Switch your yogurt from regular to greek-style yogurt. Greek yogurt not only has lower carbohydrates, but has a whopping 23 g of protein per serving.
3. Protein Powder in Your Joe
Use protein powder as a creamer for coffee or hot chocolate. However, not all protein powders are created equal and do not mix well. So find a good protein that mixes well, does not create clumps, has enough protein, and of course, that it tastes good. There are some protein shakes that you can used, such as Labrada's Ready-to-go Drink.
4. The Power of the Bean
Use healthy, protein-packed grains like beans, quinoa, and lentils for carbohydrate sources and delicious side dishes.

5. Protein first
Eat the protein on your plate first. Protein can increase hormones that make you feel full and satisfied, as well as limiting the rise in insulin and blood sugar.
6. Not so grrrreat!
Replace the breakfast cereal with eggs. Cereal is generally high-carb, low protein, and high sugar, where eggs are much higher in protein and have zero carbohydrates. You can serve them with corn tortillas and make breakfast tacos.

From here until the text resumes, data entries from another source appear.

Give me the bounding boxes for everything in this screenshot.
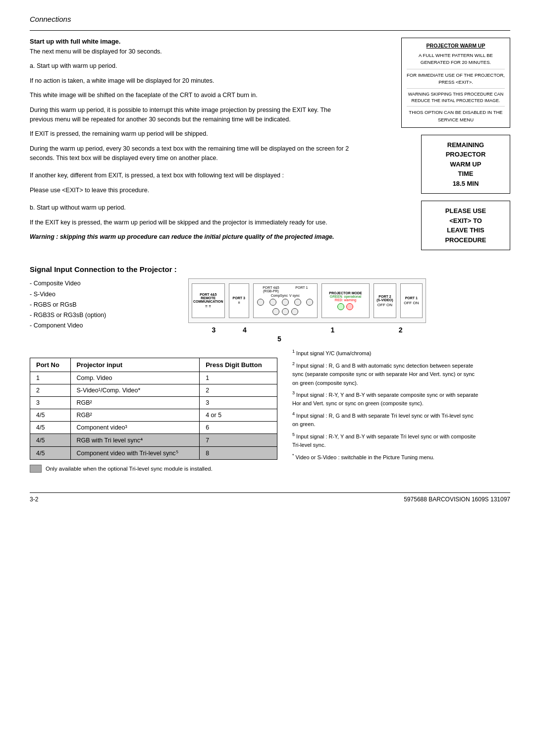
cell-input-2: RGB² <box>70 397 200 409</box>
diag-port45: PORT 4&5 REMOTECOMMUNICATION ⠿⠿ <box>192 283 225 318</box>
footnote-2: 2 Input signal : R, G and B with automat… <box>292 360 481 387</box>
only-available-text: Only available when the optional Tri-lev… <box>46 466 213 472</box>
port-table: Port No Projector input Press Digit Butt… <box>30 358 277 460</box>
left-col: Start up with full white image. The next… <box>30 38 352 250</box>
please-line2: <EXIT> TO <box>428 216 504 226</box>
gray-box-icon <box>30 465 42 473</box>
conn-label-3: 3 <box>212 326 215 334</box>
cell-button-0: 1 <box>200 372 277 384</box>
conn-label-5: 5 <box>277 335 281 343</box>
bullet-5: Component Video <box>30 321 178 331</box>
para7: Please use <EXIT> to leave this procedur… <box>30 186 352 195</box>
conn-label-4: 4 <box>243 326 247 334</box>
diag-port-mode: PROJECTOR MODE GREEN: operational RED: w… <box>321 283 370 318</box>
only-available-notice: Only available when the optional Tri-lev… <box>30 465 277 473</box>
col-input: Projector input <box>70 358 200 372</box>
remaining-line4: TIME <box>428 169 504 179</box>
cell-button-5: 7 <box>200 434 277 447</box>
warmup-box: PROJECTOR WARM UP A FULL WHITE PATTERN W… <box>401 38 510 128</box>
warmup-line1: A FULL WHITE PATTERN WILL BE GENERATED F… <box>407 52 505 66</box>
top-rule <box>30 30 510 31</box>
bullet-1: Composite Video <box>30 278 178 289</box>
table-row: 4/5RGB²4 or 5 <box>30 409 277 422</box>
para2: This white image will be shifted on the … <box>30 91 352 100</box>
cell-button-4: 6 <box>200 422 277 434</box>
warmup-warning: WARNING SKIPPING THIS PROCEDURE CAN REDU… <box>407 91 505 104</box>
cell-input-5: RGB with Tri level sync⁴ <box>70 434 200 447</box>
main-content: Start up with full white image. The next… <box>30 38 510 250</box>
cell-port-3: 4/5 <box>30 409 71 422</box>
table-row: 1Comp. Video1 <box>30 372 277 384</box>
page-footer: 3-2 5975688 BARCOVISION 1609S 131097 <box>30 492 510 503</box>
diag-port2: PORT 2(S-VIDEO) OFF ON <box>374 283 396 318</box>
table-row: 4/5Component video with Tri-level sync⁵8 <box>30 447 277 460</box>
footnote-3: 3 Input signal : R-Y, Y and B-Y with sep… <box>292 389 481 408</box>
remaining-line3: WARM UP <box>428 160 504 169</box>
bullet-3: RGBS or RGsB <box>30 300 178 310</box>
cell-button-3: 4 or 5 <box>200 409 277 422</box>
section2-right: PORT 4&5 REMOTECOMMUNICATION ⠿⠿ PORT 3 ⠿ <box>188 278 510 343</box>
remaining-box: REMAINING PROJECTOR WARM UP TIME 18.5 MI… <box>421 135 510 194</box>
please-line4: PROCEDURE <box>428 235 504 245</box>
remaining-line1: REMAINING <box>428 140 504 150</box>
cell-port-0: 1 <box>30 372 71 384</box>
page-header: Connections <box>30 15 510 26</box>
cell-input-0: Comp. Video <box>70 372 200 384</box>
footnote-4: 4 Input signal : R, G and B with separat… <box>292 410 481 429</box>
please-line3: LEAVE THIS <box>428 225 504 235</box>
footnote-1: 1 Input signal Y/C (luma/chroma) <box>292 348 481 358</box>
cell-port-4: 4/5 <box>30 422 71 434</box>
table-row: 2S-Video¹/Comp. Video*2 <box>30 384 277 397</box>
remaining-line5: 18.5 MIN <box>428 179 504 189</box>
cell-port-6: 4/5 <box>30 447 71 460</box>
warmup-disabled: THIOS OPTION CAN BE DISABLED IN THE SERV… <box>407 109 505 123</box>
para1: If no action is taken, a white image wil… <box>30 76 352 86</box>
signal-heading: Signal Input Connection to the Projector… <box>30 265 510 273</box>
warmup-line2: FOR IMMEDIATE USE OF THE PROJECTOR, PRES… <box>407 72 505 86</box>
bullet-2: S-Video <box>30 289 178 300</box>
conn-label-1: 1 <box>330 326 334 334</box>
diag-port3: PORT 3 ⠿ <box>229 283 249 318</box>
para3: During this warm up period, it is possib… <box>30 106 352 125</box>
para-a-label: a. Start up with warm up period. <box>30 61 352 71</box>
conn-label-2: 2 <box>399 326 403 334</box>
table-row: 3RGB²3 <box>30 397 277 409</box>
cell-port-5: 4/5 <box>30 434 71 447</box>
table-row: 4/5Component video³6 <box>30 422 277 434</box>
table-row: 4/5RGB with Tri level sync⁴7 <box>30 434 277 447</box>
footnote-*: * Video or S-Video : switchable in the P… <box>292 452 481 462</box>
col-button: Press Digit Button <box>200 358 277 372</box>
right-col: PROJECTOR WARM UP A FULL WHITE PATTERN W… <box>362 38 510 250</box>
startup-heading: Start up with full white image. <box>30 38 352 45</box>
footnotes: 1 Input signal Y/C (luma/chroma)2 Input … <box>292 348 481 473</box>
diag-port-main: PORT 4&5(RGB-PR) PORT 1 CompSync V sync <box>253 283 318 318</box>
bullet-list: Composite Video S-Video RGBS or RGsB RGB… <box>30 278 178 331</box>
cell-button-6: 8 <box>200 447 277 460</box>
section2-left: Composite Video S-Video RGBS or RGsB RGB… <box>30 278 178 343</box>
connector-labels: 3 4 1 2 <box>188 326 426 334</box>
diag-inner: PORT 4&5 REMOTECOMMUNICATION ⠿⠿ PORT 3 ⠿ <box>189 279 426 323</box>
footnote-5: 5 Input signal : R-Y, Y and B-Y with sep… <box>292 431 481 450</box>
para5: During the warm up period, every 30 seco… <box>30 144 352 163</box>
para8: If the EXIT key is pressed, the warm up … <box>30 218 352 227</box>
cell-input-3: RGB² <box>70 409 200 422</box>
cell-input-1: S-Video¹/Comp. Video* <box>70 384 200 397</box>
cell-input-6: Component video with Tri-level sync⁵ <box>70 447 200 460</box>
footer-left: 3-2 <box>30 496 38 503</box>
cell-button-2: 3 <box>200 397 277 409</box>
cell-input-4: Component video³ <box>70 422 200 434</box>
cell-button-1: 2 <box>200 384 277 397</box>
para6: If another key, different from EXIT, is … <box>30 171 352 180</box>
please-use-box: PLEASE USE <EXIT> TO LEAVE THIS PROCEDUR… <box>421 201 510 250</box>
cell-port-1: 2 <box>30 384 71 397</box>
cell-port-2: 3 <box>30 397 71 409</box>
remaining-line2: PROJECTOR <box>428 150 504 160</box>
para9: Warning : skipping this warm up procedur… <box>30 232 352 242</box>
warmup-title: PROJECTOR WARM UP <box>407 42 505 50</box>
table-wrapper: Port No Projector input Press Digit Butt… <box>30 348 510 473</box>
para4: If EXIT is pressed, the remaining warm u… <box>30 129 352 139</box>
table-container: Port No Projector input Press Digit Butt… <box>30 348 277 473</box>
footer-right: 5975688 BARCOVISION 1609S 131097 <box>404 496 510 503</box>
startup-intro: The next menu will be displayed for 30 s… <box>30 47 352 56</box>
col-port: Port No <box>30 358 71 372</box>
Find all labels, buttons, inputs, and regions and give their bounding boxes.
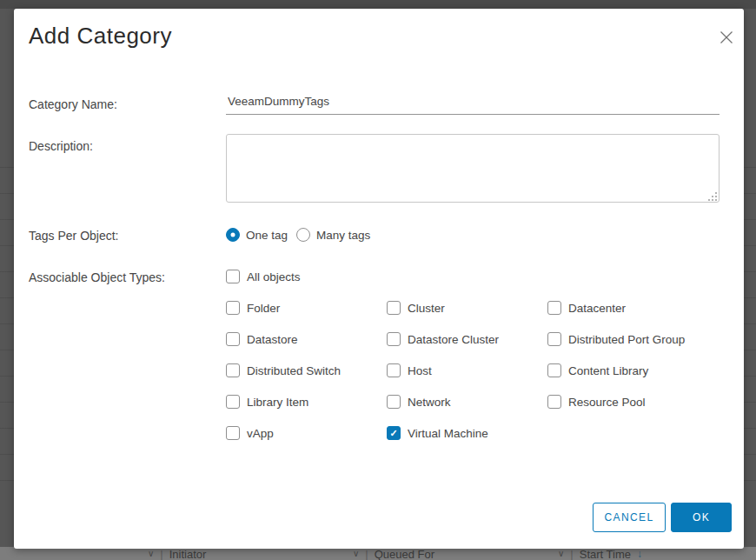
column-divider: | bbox=[365, 548, 368, 560]
radio-option-label: Many tags bbox=[316, 229, 370, 242]
tags-per-object-options: One tagMany tags bbox=[226, 228, 370, 242]
checkbox-item-datacenter[interactable]: Datacenter bbox=[547, 301, 730, 315]
checkbox-unchecked-icon[interactable] bbox=[547, 301, 561, 315]
close-button[interactable] bbox=[715, 26, 738, 49]
column-filter-icon: ∨ bbox=[353, 549, 359, 558]
dialog-title: Add Category bbox=[29, 23, 172, 50]
all-objects-checkbox-row: All objects bbox=[226, 270, 301, 283]
checkbox-unchecked-icon[interactable] bbox=[226, 270, 240, 283]
checkbox-label: All objects bbox=[247, 270, 301, 283]
radio-option[interactable]: Many tags bbox=[296, 228, 370, 242]
checkbox-label: Datacenter bbox=[568, 302, 626, 315]
checkbox-unchecked-icon[interactable] bbox=[387, 363, 401, 377]
checkbox-unchecked-icon[interactable] bbox=[387, 395, 401, 409]
column-label: Queued For bbox=[375, 548, 434, 560]
checkbox-item-datastore-cluster[interactable]: Datastore Cluster bbox=[387, 332, 547, 346]
object-type-grid: FolderClusterDatacenterDatastoreDatastor… bbox=[226, 301, 730, 440]
close-icon bbox=[720, 30, 733, 44]
checkbox-label: Distributed Switch bbox=[247, 364, 341, 377]
checkbox-item-resource-pool[interactable]: Resource Pool bbox=[547, 395, 730, 409]
checkbox-item-datastore[interactable]: Datastore bbox=[226, 332, 387, 346]
column-filter-icon: ∨ bbox=[558, 549, 564, 558]
checkbox-unchecked-icon[interactable] bbox=[226, 363, 240, 377]
checkbox-unchecked-icon[interactable] bbox=[387, 301, 401, 315]
checkbox-unchecked-icon[interactable] bbox=[226, 426, 240, 440]
checkbox-label: vApp bbox=[247, 427, 274, 440]
checkbox-item-all-objects[interactable]: All objects bbox=[226, 270, 301, 283]
radio-unselected-icon[interactable] bbox=[296, 228, 310, 242]
cancel-button[interactable]: CANCEL bbox=[593, 503, 666, 532]
add-category-dialog: Add Category Category Name: Description:… bbox=[14, 9, 744, 549]
radio-selected-icon[interactable] bbox=[226, 228, 240, 242]
checkbox-item-virtual-machine[interactable]: ✓Virtual Machine bbox=[387, 426, 547, 440]
checkbox-item-vapp[interactable]: vApp bbox=[226, 426, 387, 440]
checkbox-item-content-library[interactable]: Content Library bbox=[547, 363, 730, 377]
background-column-start-time: ∨|Start Time↓ bbox=[558, 548, 642, 560]
checkbox-item-distributed-port-group[interactable]: Distributed Port Group bbox=[547, 332, 730, 346]
dialog-footer: CANCEL OK bbox=[593, 503, 732, 532]
checkbox-item-host[interactable]: Host bbox=[387, 363, 547, 377]
tags-per-object-label: Tags Per Object: bbox=[29, 229, 119, 243]
checkbox-label: Datastore Cluster bbox=[408, 333, 499, 346]
description-textarea[interactable] bbox=[226, 134, 720, 203]
checkbox-unchecked-icon[interactable] bbox=[547, 363, 561, 377]
column-label: Start Time bbox=[580, 548, 631, 560]
checkbox-item-library-item[interactable]: Library Item bbox=[226, 395, 387, 409]
resize-grip-icon[interactable] bbox=[708, 192, 717, 201]
checkbox-label: Cluster bbox=[408, 302, 445, 315]
radio-dot-icon bbox=[231, 233, 235, 237]
sort-descending-icon: ↓ bbox=[637, 548, 642, 560]
background-column-queued-for: ∨|Queued For bbox=[353, 548, 434, 560]
column-filter-icon: ∨ bbox=[148, 549, 154, 558]
column-divider: | bbox=[160, 548, 162, 560]
category-name-input[interactable] bbox=[226, 92, 720, 115]
checkbox-item-folder[interactable]: Folder bbox=[226, 301, 387, 315]
checkbox-unchecked-icon[interactable] bbox=[226, 301, 240, 315]
checkbox-label: Distributed Port Group bbox=[568, 333, 685, 346]
checkbox-label: Datastore bbox=[247, 333, 298, 346]
radio-option-label: One tag bbox=[246, 229, 288, 242]
checkbox-label: Virtual Machine bbox=[408, 427, 488, 440]
background-column-initiator: ∨|Initiator bbox=[148, 548, 206, 560]
checkbox-label: Network bbox=[408, 396, 451, 409]
ok-button[interactable]: OK bbox=[671, 503, 732, 532]
checkbox-label: Host bbox=[408, 364, 432, 377]
checkbox-unchecked-icon[interactable] bbox=[226, 332, 240, 346]
checkbox-item-cluster[interactable]: Cluster bbox=[387, 301, 547, 315]
checkbox-item-distributed-switch[interactable]: Distributed Switch bbox=[226, 363, 387, 377]
checkbox-unchecked-icon[interactable] bbox=[387, 332, 401, 346]
radio-option[interactable]: One tag bbox=[226, 228, 288, 242]
checkbox-label: Resource Pool bbox=[568, 396, 646, 409]
checkbox-checked-icon[interactable]: ✓ bbox=[387, 426, 401, 440]
dimmed-background-top bbox=[0, 0, 756, 9]
checkbox-label: Content Library bbox=[568, 364, 648, 377]
column-label: Initiator bbox=[169, 548, 207, 560]
checkbox-label: Folder bbox=[247, 302, 280, 315]
checkbox-unchecked-icon[interactable] bbox=[547, 395, 561, 409]
checkbox-label: Library Item bbox=[247, 396, 308, 409]
category-name-label: Category Name: bbox=[29, 97, 117, 111]
associable-object-types-label: Associable Object Types: bbox=[29, 270, 165, 284]
description-label: Description: bbox=[29, 139, 93, 153]
checkbox-unchecked-icon[interactable] bbox=[547, 332, 561, 346]
checkbox-unchecked-icon[interactable] bbox=[226, 395, 240, 409]
column-divider: | bbox=[570, 548, 573, 560]
checkbox-item-network[interactable]: Network bbox=[387, 395, 547, 409]
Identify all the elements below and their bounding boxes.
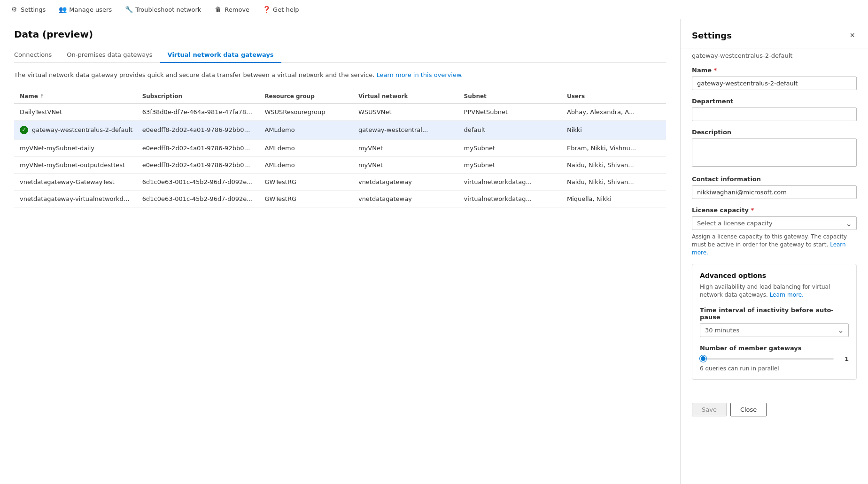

7. So Fresh and so Lean, Lean
Choose leaner, larger cuts of meat. Switching a fatty rib-eye steak with top sirloin (leaner cut) increases the protein by 6 grams for each additional 6 ounces of meat.
8. PB and the Jerk
Snack on jerky and peanut butter with fruit. This is one of my favorites as it is easy to make and you can pack it easily to go.

9. Bake with Protein Powder
Add protein powder and supplements to baked goods, pancakes, cookies, and even desserts. Adding even just one scoop to your favorite recipe can dramatically change the amount of protein in the recipe without changing the taste, or rich texture of your favorite things! You might have to experiment a bit, but if you love to bake, this will change your life. For a great recipe for Protein Pumkin Cookies, check this out.
image courtesy of wholefoodsmarket.com
10. Protein On-the-Go
Keep a protein bar, protein pudding, or other high-protein snack in your purse, gym locker, or desk so that when cravings come your way, you won't sabotage all your hard work in the gym! By keeping protein snack close to you, you're more likely to snack on them when you're stomach is feeling the urge to eat.